::: DATASET EXCERPTS :::

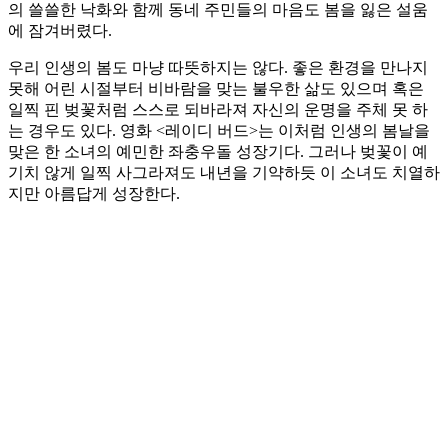
의 쓸쓸한 낙화와 함께 동네 주민들의 마음도 봄을 잃은 설움
에 잠겨버렸다.
우리 인생의 봄도 마냥 따뜻하지는 않다. 좋은 환경을 만나지
못해 어린 시절부터 비바람을 맞는 불우한 삶도 있으며 혹은
일찍 핀 벚꽃처럼 스스로 되바라져 자신의 운명을 주체 못 하
는 경우도 있다. 영화 <레이디 버드>는 이처럼 인생의 봄날을
맞은 한 소녀의 예민한 좌충우돌 성장기다. 그러나 벚꽃이 예
기치 않게 일찍 사그라져도 내년을 기약하듯 이 소녀도 치열하
지만 아름답게 성장한다.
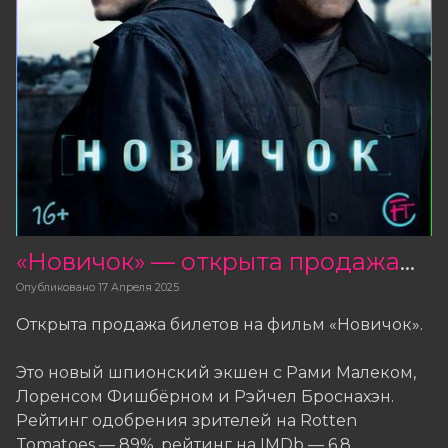
«Новичок» — открыта продажа билетов
Опубликовано
17 Апреля 2025
Открыта продажа билетов на фильм «Новичок».
Это новый шпионский экшен с Рами Малеком,
Лоренсом Фишбёрном и Рэйчел Броснахэн.
Рейтинг одобрения зрителей на Rotten
Tomatoes — 89%, рейтинг на IMDb — 6,8.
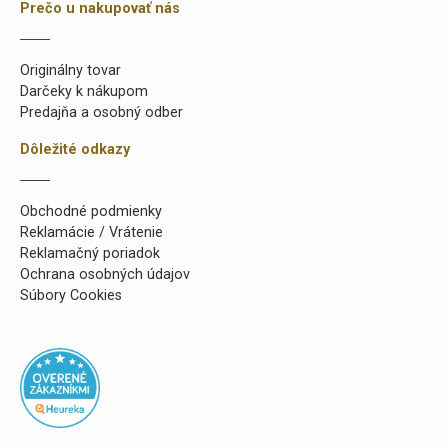
Prečo u nakupovať nás
Originálny tovar
Darčeky k nákupom
Predajňa a osobný odber
Dôležité odkazy
Obchodné podmienky
Reklamácie / Vrátenie
Reklamačný poriadok
Ochrana osobných údajov
Súbory Cookies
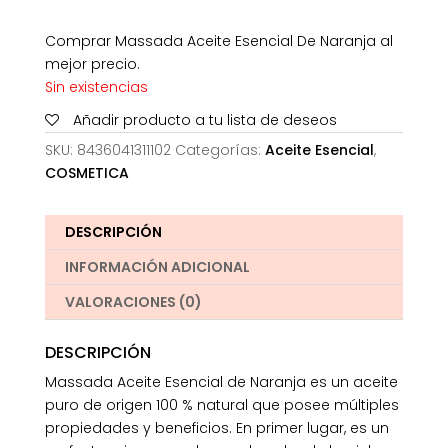
Comprar Massada Aceite Esencial De Naranja al
mejor precio.
Sin existencias
Añadir producto a tu lista de deseos
SKU:
8436041311102
Categorías:
Aceite Esencial
,
COSMETICA
DESCRIPCIÓN
INFORMACIÓN ADICIONAL
VALORACIONES (0)
DESCRIPCIÓN
Massada Aceite Esencial de Naranja es un aceite
puro de origen 100 % natural que posee múltiples
propiedades y beneficios. En primer lugar, es un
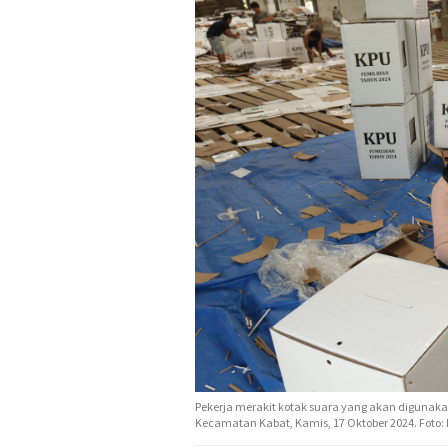
Pekerja merakit kotak suara yang akan digunaka
Kecamatan Kabat, Kamis, 17 Oktober 2024. Fot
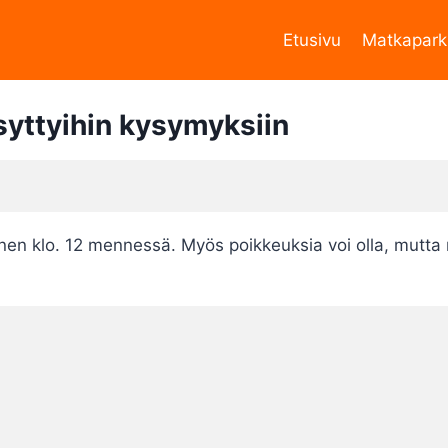
Etusivu
Matkapark
syttyihin kysymyksiin
nen klo. 12 mennessä. Myös poikkeuksia voi olla, mutta 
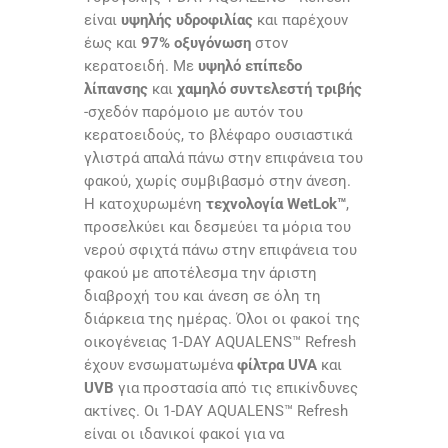
είναι
υψηλής υδροφιλίας
και παρέχουν
έως και
97% οξυγόνωση
στον
κερατοειδή. Με
υψηλό επίπεδο
λίπανσης
και
χαμηλό συντελεστή τριβής
-σχεδόν παρόμοιο με αυτόν του
κερατοειδούς, το βλέφαρο ουσιαστικά
γλιστρά απαλά πάνω στην επιφάνεια του
φακού, χωρίς συμβιβασμό στην άνεση.
Η κατοχυρωμένη
τεχνολογία WetLok™
,
προσελκύει και δεσμεύει τα μόρια του
νερού σφιχτά πάνω στην επιφάνεια του
φακού με αποτέλεσμα την άριστη
διαβροχή του και άνεση σε όλη τη
διάρκεια της ημέρας. Όλοι οι φακοί της
οικογένειας 1-DAY AQUALENS™ Refresh
έχουν ενσωματωμένα
φίλτρα UVA
και
UVB
για προστασία από τις επικίνδυνες
ακτίνες. Οι 1-DAY AQUALENS™ Refresh
είναι οι ιδανικοί φακοί για να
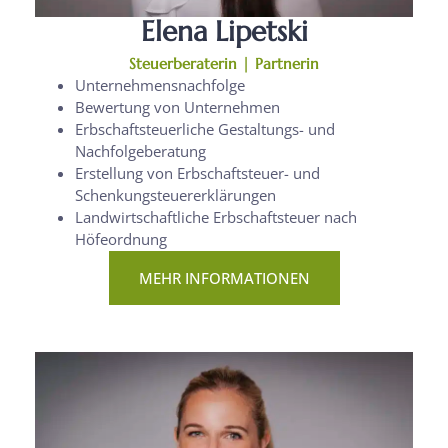
Elena Lipetski
Steuerberaterin | Partnerin
Unternehmensnachfolge
Bewertung von Unternehmen
Erbschaftsteuerliche Gestaltungs- und
Nachfolgeberatung
Erstellung von Erbschaftsteuer- und
Schenkungsteuererklärungen
Landwirtschaftliche Erbschaftsteuer nach
Höfeordnung
MEHR INFORMATIONEN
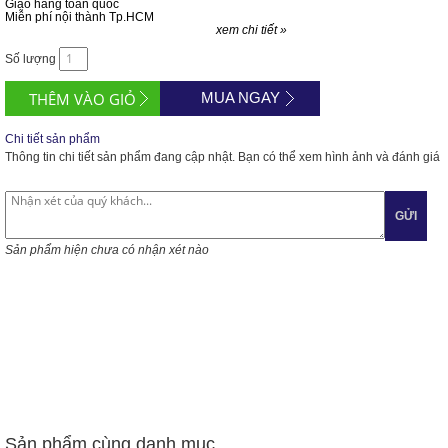
Giao hàng toàn quốc
Miễn phí nội thành Tp.HCM
xem chi tiết »
Số lượng
MUA NGAY
Chi tiết sản phẩm
Thông tin chi tiết sản phẩm đang cập nhật. Bạn có thể xem hình ảnh và đánh giá
GỬI
Sản phẩm hiện chưa có nhận xét nào
Sản phẩm cùng danh mục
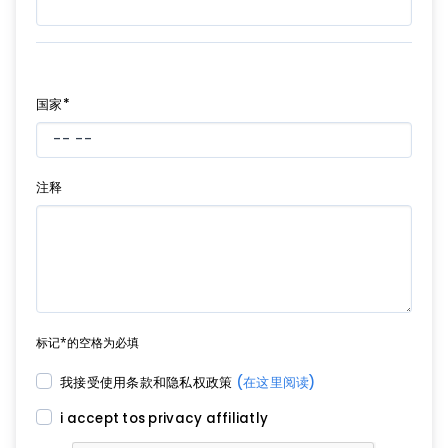
国家*
注释
标记*的空格为必填
我接受使用条款和隐私权政策
(在这里阅读)
i accept tos privacy affiliatly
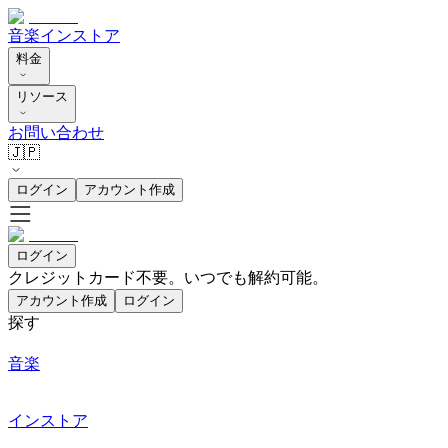
音楽
インストア
料金
リソース
お問い合わせ
🇯🇵
ログイン
アカウント作成
ログイン
クレジットカード不要。いつでも解約可能。
アカウント作成
ログイン
探す
音楽
インストア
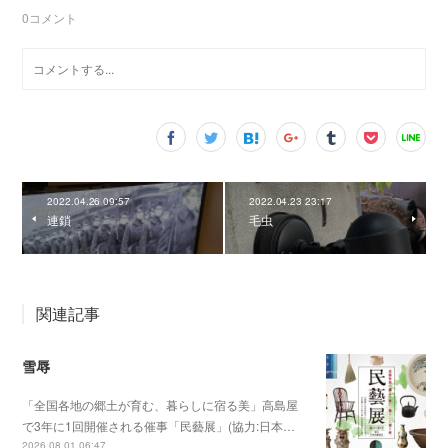
0
コメント
2022.04.26 09:57
2022.04.23 23:17
連鎖
毛虫
関連記事
雪辱
「全国各地の郷土が育む、暮らしに宿る美」高島屋
で3年に1回開催される催事「民藝展」(協力:日本…
2026.08.01 06:47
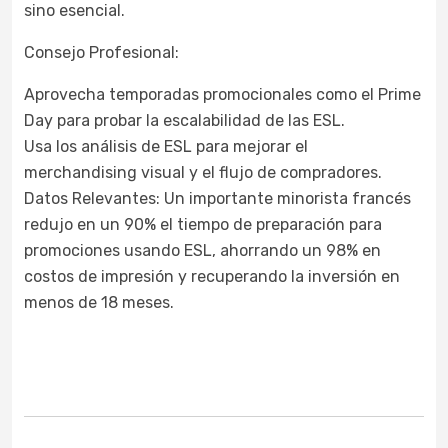
sino esencial.
Consejo Profesional:
Aprovecha temporadas promocionales como el Prime
Day para probar la escalabilidad de las ESL.
Usa los análisis de ESL para mejorar el
merchandising visual y el flujo de compradores.
Datos Relevantes: Un importante minorista francés
redujo en un 90% el tiempo de preparación para
promociones usando ESL, ahorrando un 98% en
costos de impresión y recuperando la inversión en
menos de 18 meses.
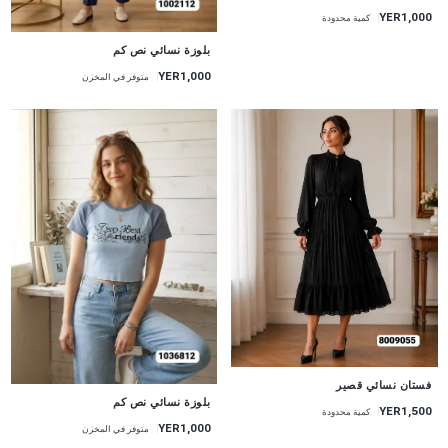
YER1,000
كمية محدودة
جديد
بلوزة نسائي نص كم
YER1,000
متوفر في المخزن
جديد
فستان نسائي قصير
جديد
بلوزة نسائي نص كم
YER1,500
كمية محدودة
YER1,000
متوفر في المخزن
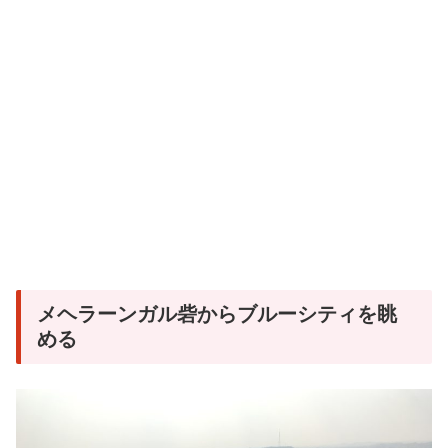
メヘラーンガル砦からブルーシティを眺
める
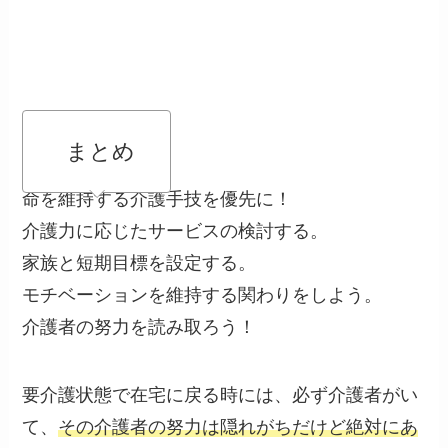
まとめ
命を維持する介護手技を優先に！
介護力に応じたサービスの検討する。
家族と短期目標を設定する。
モチベーションを維持する関わりをしよう。
介護者の努力を読み取ろう！
要介護状態で在宅に戻る時には、必ず介護者がい
て、
その介護者の努力は隠れがちだけど絶対にあ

:::

PROBLEM
Repeat, word for word and with no pictures, only the lines running from the beginning of the data to the line that contains "Открыта продажа билетов на".

EXERCISE RESPONSE
의 쓸쓸한 낙화와 함께 동네 주민들의 마음도 봄을 잃은 설움
에 잠겨버렸다.
우리 인생의 봄도 마냥 따뜻하지는 않다. 좋은 환경을 만나지
못해 어린 시절부터 비바람을 맞는 불우한 삶도 있으며 혹은
일찍 핀 벚꽃처럼 스스로 되바라져 자신의 운명을 주체 못 하
는 경우도 있다. 영화 <레이디 버드>는 이처럼 인생의 봄날을
맞은 한 소녀의 예민한 좌충우돌 성장기다. 그러나 벚꽃이 예
기치 않게 일찍 사그라져도 내년을 기약하듯 이 소녀도 치열하
지만 아름답게 성장한다.
«Новичок» — открыта продажа билетов
Опубликовано
17 Апреля 2025
Открыта продажа билетов на фильм «Новичок».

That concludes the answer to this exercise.